George signed out, shouldered his pack with his personals in it - most of it clothing he hadn't worn since he'd woken up, and which Lee suspected would go into a bin when he got home - and nodded to Lee.
"Ready?" asked Lee.
"Ugh, Merlin, more than ready," said George, and left without a backward glance. They took the lift down.
"Your family's not narked about you telling them not to come with you today?" asked Lee.
George huffed a laugh. "Are you mental? Mum nearly had fits. I had to promise her I'd be at The Burrow for dinner tonight, no matter what." They walked out of the hospital, and George stopped and closed his eyes, turning his face up to the sunlight and breathing in deeply. "Ah, fresh air." He opened his eyes. "I just couldn't take the entire clan and their brave little smiles right now. Enough is enough."

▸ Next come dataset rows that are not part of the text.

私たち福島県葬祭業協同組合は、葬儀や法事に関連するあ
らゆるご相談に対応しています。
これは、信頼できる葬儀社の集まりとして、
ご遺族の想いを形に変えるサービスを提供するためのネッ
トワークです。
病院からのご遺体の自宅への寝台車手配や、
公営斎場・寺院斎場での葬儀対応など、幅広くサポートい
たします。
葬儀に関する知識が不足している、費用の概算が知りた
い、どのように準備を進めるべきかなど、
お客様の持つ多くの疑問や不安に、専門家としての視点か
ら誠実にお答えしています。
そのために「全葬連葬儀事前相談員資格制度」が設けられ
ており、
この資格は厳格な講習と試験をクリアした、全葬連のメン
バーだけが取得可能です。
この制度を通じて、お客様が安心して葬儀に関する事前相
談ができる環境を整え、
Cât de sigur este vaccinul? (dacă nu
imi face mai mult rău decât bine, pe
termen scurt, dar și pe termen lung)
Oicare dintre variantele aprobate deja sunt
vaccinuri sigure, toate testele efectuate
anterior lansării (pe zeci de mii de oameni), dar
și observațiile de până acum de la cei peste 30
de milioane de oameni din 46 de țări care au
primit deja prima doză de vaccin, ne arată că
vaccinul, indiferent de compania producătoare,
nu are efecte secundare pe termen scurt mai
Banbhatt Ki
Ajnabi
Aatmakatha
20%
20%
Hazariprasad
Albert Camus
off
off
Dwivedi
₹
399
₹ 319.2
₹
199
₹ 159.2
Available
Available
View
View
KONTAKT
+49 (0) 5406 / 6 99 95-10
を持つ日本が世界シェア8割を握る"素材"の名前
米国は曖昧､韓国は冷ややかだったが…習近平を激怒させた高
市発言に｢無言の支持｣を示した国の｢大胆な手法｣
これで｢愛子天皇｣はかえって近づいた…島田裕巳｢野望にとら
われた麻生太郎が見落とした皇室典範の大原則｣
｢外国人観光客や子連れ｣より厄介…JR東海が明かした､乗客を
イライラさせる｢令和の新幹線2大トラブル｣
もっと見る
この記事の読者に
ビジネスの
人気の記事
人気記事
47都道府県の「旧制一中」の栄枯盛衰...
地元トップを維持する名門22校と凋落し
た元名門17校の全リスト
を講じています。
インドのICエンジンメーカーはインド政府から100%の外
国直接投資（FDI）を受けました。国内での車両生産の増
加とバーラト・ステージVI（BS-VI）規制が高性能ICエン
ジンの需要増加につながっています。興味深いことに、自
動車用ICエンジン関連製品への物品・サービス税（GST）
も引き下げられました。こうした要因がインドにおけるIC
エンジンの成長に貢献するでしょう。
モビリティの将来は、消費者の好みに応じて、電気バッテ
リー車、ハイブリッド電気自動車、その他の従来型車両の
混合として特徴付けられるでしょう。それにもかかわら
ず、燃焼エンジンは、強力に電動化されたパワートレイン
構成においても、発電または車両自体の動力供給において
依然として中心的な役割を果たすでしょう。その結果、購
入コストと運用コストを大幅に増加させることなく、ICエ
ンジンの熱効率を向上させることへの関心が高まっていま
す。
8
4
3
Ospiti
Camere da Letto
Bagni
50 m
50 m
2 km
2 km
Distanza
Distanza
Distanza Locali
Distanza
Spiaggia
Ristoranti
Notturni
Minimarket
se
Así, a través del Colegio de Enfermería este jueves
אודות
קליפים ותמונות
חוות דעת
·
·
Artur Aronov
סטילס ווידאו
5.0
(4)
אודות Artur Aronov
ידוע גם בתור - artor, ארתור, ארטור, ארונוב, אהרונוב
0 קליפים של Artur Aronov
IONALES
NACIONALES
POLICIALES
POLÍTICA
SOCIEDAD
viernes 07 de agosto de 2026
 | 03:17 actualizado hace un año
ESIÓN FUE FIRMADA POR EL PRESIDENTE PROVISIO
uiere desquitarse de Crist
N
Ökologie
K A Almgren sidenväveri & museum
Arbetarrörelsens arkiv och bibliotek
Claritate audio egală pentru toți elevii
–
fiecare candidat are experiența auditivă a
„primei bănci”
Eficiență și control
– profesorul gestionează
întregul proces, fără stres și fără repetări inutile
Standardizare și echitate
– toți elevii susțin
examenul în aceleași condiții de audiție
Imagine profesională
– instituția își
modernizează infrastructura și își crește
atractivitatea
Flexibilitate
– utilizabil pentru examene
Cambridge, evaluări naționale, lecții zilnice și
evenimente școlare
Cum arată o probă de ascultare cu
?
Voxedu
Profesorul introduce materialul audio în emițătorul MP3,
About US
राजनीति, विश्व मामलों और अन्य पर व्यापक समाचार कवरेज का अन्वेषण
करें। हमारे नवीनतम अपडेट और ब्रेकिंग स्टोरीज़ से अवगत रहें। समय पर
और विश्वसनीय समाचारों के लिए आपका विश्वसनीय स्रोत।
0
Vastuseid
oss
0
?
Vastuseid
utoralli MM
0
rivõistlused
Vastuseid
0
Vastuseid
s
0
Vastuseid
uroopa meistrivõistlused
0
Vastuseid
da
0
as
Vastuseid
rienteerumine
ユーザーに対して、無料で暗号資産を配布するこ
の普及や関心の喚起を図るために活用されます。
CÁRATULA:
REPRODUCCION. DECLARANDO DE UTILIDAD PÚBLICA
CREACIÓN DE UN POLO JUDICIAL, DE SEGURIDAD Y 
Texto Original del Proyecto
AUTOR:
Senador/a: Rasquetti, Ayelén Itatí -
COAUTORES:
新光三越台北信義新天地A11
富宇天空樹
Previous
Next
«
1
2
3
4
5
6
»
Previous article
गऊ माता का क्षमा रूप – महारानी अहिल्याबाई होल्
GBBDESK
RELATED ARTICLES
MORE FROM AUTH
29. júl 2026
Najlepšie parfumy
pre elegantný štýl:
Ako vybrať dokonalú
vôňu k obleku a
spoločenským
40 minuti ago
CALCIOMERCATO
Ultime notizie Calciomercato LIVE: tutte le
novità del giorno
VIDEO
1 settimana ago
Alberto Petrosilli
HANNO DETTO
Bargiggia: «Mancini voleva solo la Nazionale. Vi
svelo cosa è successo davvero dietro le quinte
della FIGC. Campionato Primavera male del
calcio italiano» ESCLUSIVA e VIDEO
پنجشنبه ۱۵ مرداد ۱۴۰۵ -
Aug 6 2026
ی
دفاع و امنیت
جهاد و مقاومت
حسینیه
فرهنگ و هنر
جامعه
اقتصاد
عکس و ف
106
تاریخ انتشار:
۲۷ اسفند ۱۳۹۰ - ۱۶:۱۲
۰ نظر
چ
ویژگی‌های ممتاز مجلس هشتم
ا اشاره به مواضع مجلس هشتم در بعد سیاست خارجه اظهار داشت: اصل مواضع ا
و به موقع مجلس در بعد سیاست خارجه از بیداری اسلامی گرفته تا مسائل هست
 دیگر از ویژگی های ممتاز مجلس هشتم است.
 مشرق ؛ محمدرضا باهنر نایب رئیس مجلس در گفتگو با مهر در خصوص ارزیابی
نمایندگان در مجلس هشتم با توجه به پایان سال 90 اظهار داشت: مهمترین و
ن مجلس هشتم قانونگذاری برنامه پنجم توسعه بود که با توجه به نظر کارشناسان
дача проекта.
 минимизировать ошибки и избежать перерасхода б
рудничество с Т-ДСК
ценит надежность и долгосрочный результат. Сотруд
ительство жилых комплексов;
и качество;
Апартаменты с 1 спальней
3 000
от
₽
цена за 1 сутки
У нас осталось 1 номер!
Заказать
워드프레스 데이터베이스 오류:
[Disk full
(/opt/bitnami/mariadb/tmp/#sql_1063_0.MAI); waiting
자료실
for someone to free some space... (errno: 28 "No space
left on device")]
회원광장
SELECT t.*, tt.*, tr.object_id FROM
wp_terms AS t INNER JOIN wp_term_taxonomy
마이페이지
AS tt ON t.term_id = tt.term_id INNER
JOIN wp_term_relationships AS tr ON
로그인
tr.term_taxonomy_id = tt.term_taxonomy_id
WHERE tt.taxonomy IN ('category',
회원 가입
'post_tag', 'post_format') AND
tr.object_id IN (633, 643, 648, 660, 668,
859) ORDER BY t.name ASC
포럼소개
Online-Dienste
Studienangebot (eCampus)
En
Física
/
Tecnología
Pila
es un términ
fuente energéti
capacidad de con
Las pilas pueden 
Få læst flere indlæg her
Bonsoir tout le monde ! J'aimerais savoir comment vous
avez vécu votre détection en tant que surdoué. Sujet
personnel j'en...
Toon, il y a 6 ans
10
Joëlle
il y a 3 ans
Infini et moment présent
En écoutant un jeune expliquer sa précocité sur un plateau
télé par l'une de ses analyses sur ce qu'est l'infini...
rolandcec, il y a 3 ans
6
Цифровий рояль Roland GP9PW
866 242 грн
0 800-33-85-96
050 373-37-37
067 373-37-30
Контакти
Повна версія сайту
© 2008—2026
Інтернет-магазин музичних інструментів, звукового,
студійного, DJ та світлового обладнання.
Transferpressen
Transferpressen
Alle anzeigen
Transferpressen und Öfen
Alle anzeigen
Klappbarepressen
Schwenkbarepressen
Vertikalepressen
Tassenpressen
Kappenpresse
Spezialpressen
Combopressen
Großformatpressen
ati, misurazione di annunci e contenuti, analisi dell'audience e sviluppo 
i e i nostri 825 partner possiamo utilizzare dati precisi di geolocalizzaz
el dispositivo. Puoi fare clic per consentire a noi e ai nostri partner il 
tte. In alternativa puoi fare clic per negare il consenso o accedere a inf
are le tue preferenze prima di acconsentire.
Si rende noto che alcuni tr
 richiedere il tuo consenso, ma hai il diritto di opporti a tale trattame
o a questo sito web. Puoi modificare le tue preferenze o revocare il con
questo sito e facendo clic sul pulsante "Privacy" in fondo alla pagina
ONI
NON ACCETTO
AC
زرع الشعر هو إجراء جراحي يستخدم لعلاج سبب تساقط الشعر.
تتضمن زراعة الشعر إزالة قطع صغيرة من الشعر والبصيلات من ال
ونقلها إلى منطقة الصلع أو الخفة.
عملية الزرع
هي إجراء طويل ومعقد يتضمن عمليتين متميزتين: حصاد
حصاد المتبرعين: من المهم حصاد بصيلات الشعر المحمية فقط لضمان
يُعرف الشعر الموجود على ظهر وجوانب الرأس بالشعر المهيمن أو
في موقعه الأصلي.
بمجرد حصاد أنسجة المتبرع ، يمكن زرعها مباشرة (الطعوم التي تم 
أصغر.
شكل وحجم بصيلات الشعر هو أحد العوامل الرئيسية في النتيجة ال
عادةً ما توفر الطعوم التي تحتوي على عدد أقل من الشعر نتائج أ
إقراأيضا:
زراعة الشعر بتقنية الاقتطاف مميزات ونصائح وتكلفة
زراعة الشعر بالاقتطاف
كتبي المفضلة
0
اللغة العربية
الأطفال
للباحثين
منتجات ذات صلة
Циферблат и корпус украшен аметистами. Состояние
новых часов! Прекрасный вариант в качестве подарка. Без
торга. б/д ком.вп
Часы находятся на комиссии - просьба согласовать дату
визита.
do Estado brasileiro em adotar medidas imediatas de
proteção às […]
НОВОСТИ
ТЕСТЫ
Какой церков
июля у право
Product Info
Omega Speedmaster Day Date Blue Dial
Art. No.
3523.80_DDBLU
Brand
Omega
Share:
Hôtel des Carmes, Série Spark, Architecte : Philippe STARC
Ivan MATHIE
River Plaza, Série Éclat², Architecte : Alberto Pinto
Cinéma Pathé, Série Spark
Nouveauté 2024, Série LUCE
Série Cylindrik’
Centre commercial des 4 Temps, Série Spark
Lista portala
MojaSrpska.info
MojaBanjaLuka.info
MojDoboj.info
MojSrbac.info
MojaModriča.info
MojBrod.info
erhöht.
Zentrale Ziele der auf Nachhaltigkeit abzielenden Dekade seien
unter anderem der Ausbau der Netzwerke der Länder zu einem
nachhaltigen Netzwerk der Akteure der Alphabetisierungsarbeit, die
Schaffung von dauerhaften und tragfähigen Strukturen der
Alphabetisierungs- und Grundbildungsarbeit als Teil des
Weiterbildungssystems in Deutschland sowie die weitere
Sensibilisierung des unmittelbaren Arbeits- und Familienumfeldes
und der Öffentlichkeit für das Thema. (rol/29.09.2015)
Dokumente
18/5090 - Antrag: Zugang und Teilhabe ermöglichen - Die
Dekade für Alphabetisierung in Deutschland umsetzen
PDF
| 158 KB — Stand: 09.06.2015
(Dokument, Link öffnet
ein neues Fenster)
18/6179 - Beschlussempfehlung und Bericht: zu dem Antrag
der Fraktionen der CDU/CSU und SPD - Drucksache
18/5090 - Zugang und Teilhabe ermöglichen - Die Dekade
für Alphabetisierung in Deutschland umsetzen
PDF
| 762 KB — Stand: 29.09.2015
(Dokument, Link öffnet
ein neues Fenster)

Lee nodded, and they headed for the Leaky, then Apparated straight to the flat, George having decided beforehand to skip going into the shop until after closing time.
They stepped into the flat, and Lee blinked. Weird as hell to see no sign of Fred. The wall where Fred's door was, was empty, and didn't seem large enough to hold an entire room behind it.
"Hm. I tidied up, did I?" said George, glancing around. "Before trying to do myself in? How considerate of me."
Lee shuddered.
"Sorry," said George with a grimace. "Not a good topic of conversation, I know." He put down his pack.
Lee took a deep breath. "It's all right. You don't have to watch your mouth around me."
George met his eyes, and Lee was surprised at how bitter he looked. He'd become used to the cheerful face George wore before the rest of the world; this looked more like post-war George, and was more than a little unnerving. "Thanks."
Lee hesitated. "Do you want to talk about it?"
"About what?"
"About what your family doesn't want to hear."
"About me offing myself? About Fred?" George shrugged, going to his closet and looking at the things hanging there with a bit of a frown. "Doesn't matter."
"Matters to me."
"I'm going to get some new clothes," said George abruptly. "You coming?"
Lee blinked. "Erm. All right, let's go."
Hours later, now attired more suitably in jeans and simple wizarding robes, George was back at The Burrow, and it all felt distressingly normal. He seemed quieter than before, but it was hard to be sure. George-post-Fred had also been quiet. George-without-Fred seemed to be less so. Somewhere in between of George-post-Fred and George-with-Fred. Which made Lee's head ache, but which he supposed made as much sense as anything could, in this uniquely fucked-up situation.
It would just take some getting used to, Lee told himself during dinner. And after dinner. And after Mr. and Mrs. Weasley went out for a walk, leaving the rest of them to clear the table and then gather in the living room.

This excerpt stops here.